Here is fine. Two other good resources:
http://osvvm.org/ -- has a bulletin board and such for Q & A
http://www.synthworks.com/blog/osvvm/ -- blog focused on OSVVM by Me (the Principal OSVVM developer).

I've followed the Aldec webinar on OS-VVM (see:
http://www.aldec.com/en/support/resources/multimedia/webinars) and found
it quite interesting, to the point that I'll definitely give OS-VVM a try..
Note, there are several there OSVVM webinars and the recent one from July 18, 2013 is on page 2.

The webinar presents an ALU design as a DUT to introduce the concept of
cross coverage ...
The ALU example is intended to be simple and quick to understand. Your code with loops is just as efficient as the Intelligent Coverage. One difference is that if you change the coverage goal to 10, then your test repeats the same pattern, however, Intelligent Coverage does not. For designs that potentially have order dependencies, this is important. For testing an ALU, this is not so important.

An ALU is just one example. Each bin had only one value in each range. Since OSVVM allows functional coverage to be defined incrementally with sequential code, creating a non-symmetric functional coverage model is simple. Consider the weighted coverage example. I can further extend it to allow additional parameters, such as a ranged data value. The intent of this parameter is solely for test generation.
Bin1.AddBins( 70, GenBin(0), GenBin(1, 255, 1) ) ; -- Normal Handling, 70%
Bin1.AddBins( 20, GenBin(1), GenBin(10, 15, 1) ) ;
Bin1.AddBins( 10, GenBin(2), GenBin(21, 32, 1) ) ;


See Matthias Alles blog post http://osvvm.org/archives/550 for how he is using it and why the randomization provides a more realistic test than looping.

Intelligent Coverage is a step up from SystemVerilog's Constrained Random. For the same problem, Constrained Random will take on average N*LogN iterations. Even in this little problem, my constrained random example took 315iterations vs the 64 iterations of Intelligent Coverage (or of your looping).

Moreover the 'intelligent coverage' is fulfilled with the call:
ACov.AddCross(2, GenBin(0,7), GenBin(0,7) );
where the first parameter is an 'AtLeast' parameter. Shouldn't it be
'AtMost'???

AtLeast means a coverage model needs to see a value in the bin at least that number of times to consider the model covered. The term is borrowed fromSystemVerilog and 'e'. From a constrained random perspective, to considera coverage model "covered", all bins must have >= their AtLeast value. Since constrained random approach generates extra values (approximately LogN of them), some bins will have more than their AtLeast value.

From a Intelligent Coverage perspective, the bins get exactly the AtLeast value. So perhaps it would have been more appropriate to name it CoverageGoal. Hard to have that hind sight. The OSVVM functional coverage has evolved over several years now and it did not originally have the Intelligent Coverage feature. Instead, it used the Constrained Random based on sequential code and randomization (similar to the constrained random pattern shown in the presentation).

Note that @Eilert's response is based on a SystemVerilog perspective that only has Constrained Random.

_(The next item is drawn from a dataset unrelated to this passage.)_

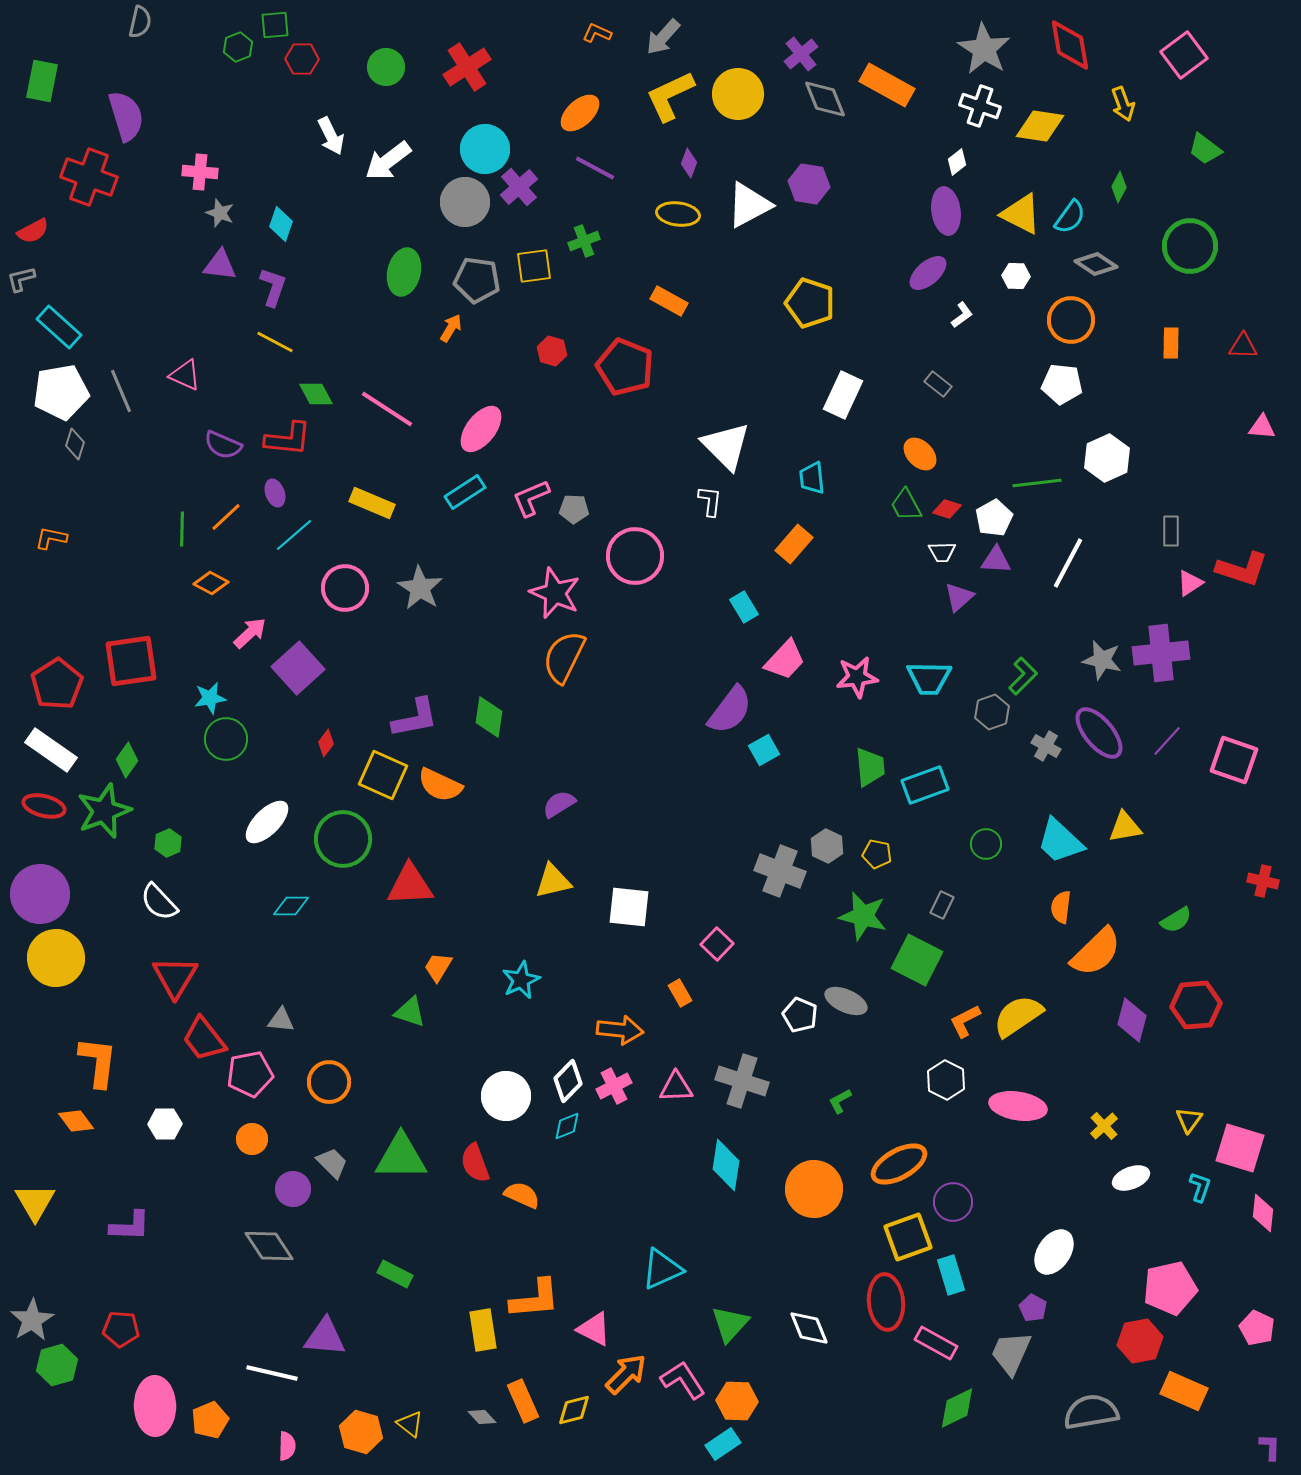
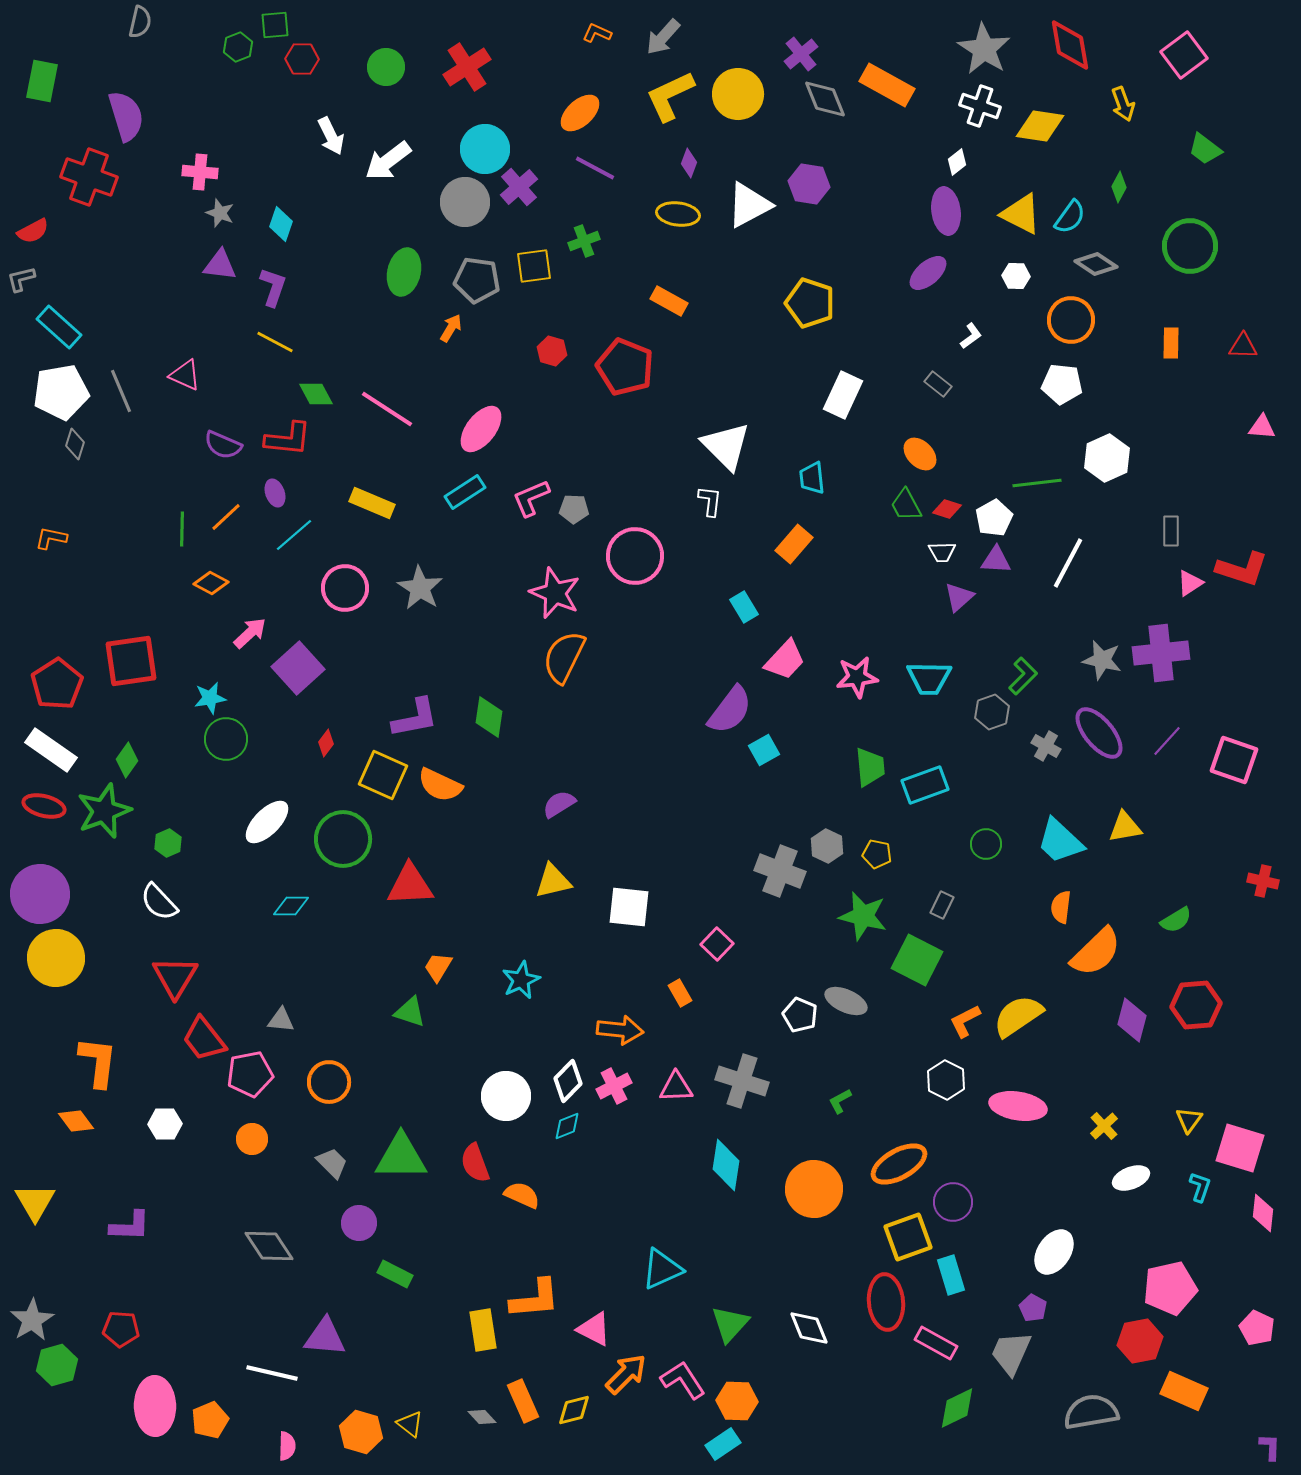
white L-shape at (962, 315): moved 9 px right, 21 px down
purple circle at (293, 1189): moved 66 px right, 34 px down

In OSVVM, we don't do a random trial of different seeds to try to improve our coverage.
Any pointer to freely available code that illustrates the usage of
OS-VVM is extremely helpful.
What you saw in the presentation is just the tip of the iceberg.

Here is the "sell" part.
OSVVM is based on methodology and packages SynthWorks developed for our VHDL Testbenches and Verification class. In this class, we provide a supersetof the OSVVM packages that facilitate transaction level modeling (tlm), self-checking, scoreboards, memory modeling, synchronization methods, functional coverage, and randomization. Our modeling approach is accessible by both verification and RTL designers. Class details are here:
http://www.synthworks.com/vhdl_testbench_verification.htm

We offer the class online, at a public venue, or on-site. Our class schedule is below. You can also find links to more information about our instructor led online classes.
http://www.synthworks.com/public_vhdl_courses.htm#VHDL_Test_Bench_Training

Best Regards,
Jim
 
A

alb

Hi Eilert,

On 25/07/2013 12:53, (e-mail address removed) wrote:
[]
In your nested loop example you iterate over all possible input
combinations. For some small ALU this might be acceptable. But how
about some wide input device (e.g. >64 bit). It takes just too much
time to create all the stimuli, not to mention the simulation time to
get the results. While in most cases only a certain (hopefully small)
ammount of stimuli would be sufficient for a full coverage, the
problem is always to find these.

I agree with you that the number of combinations do explode if the
length of the registers increase. But you can still do binning without
any extra package just by manipulating on the ranges of the
aforementioned for loop.

Certainly if you do not randomly select an input you end up simulating
only one 'edge' of the bin (with bin size larger than one value only),
while with multiple simulation runs and a
randomly generated input you can cover the bin more uniformly. But in
the end this does not matter that much since the choice of binning
should be driven by the test plan and if you have covered a bin (even
once) you should be happy.
Constraint Random Stmuli generation and Coverage are one approach to
reduce the ammount of stimuli that a simulation has to use.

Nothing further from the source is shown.